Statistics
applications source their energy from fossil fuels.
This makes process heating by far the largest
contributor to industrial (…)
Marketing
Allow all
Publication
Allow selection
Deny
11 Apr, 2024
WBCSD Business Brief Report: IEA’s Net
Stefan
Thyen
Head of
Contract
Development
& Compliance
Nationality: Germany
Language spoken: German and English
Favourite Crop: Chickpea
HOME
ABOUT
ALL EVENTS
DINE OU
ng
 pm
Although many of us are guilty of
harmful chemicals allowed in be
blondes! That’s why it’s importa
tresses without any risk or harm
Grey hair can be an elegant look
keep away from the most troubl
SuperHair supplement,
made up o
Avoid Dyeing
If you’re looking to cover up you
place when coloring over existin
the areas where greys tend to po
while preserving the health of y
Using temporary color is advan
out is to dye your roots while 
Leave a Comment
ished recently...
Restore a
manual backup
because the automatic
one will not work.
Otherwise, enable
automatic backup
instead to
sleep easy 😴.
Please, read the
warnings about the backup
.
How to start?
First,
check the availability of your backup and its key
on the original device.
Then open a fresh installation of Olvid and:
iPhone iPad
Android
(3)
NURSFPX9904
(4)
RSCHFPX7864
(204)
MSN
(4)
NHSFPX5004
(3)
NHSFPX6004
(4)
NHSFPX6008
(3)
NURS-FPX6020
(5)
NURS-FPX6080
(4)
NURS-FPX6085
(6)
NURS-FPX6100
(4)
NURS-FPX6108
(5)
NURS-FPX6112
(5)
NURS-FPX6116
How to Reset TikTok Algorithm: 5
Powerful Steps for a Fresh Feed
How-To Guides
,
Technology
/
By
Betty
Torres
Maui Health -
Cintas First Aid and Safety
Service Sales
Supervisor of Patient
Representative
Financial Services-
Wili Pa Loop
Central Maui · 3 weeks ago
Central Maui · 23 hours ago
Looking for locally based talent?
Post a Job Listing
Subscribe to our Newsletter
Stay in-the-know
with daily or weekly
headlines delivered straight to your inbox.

........

_Work task_. From the entries, give the number of lines where the string "Central" is found, and nothing else.

_Written reply_. 2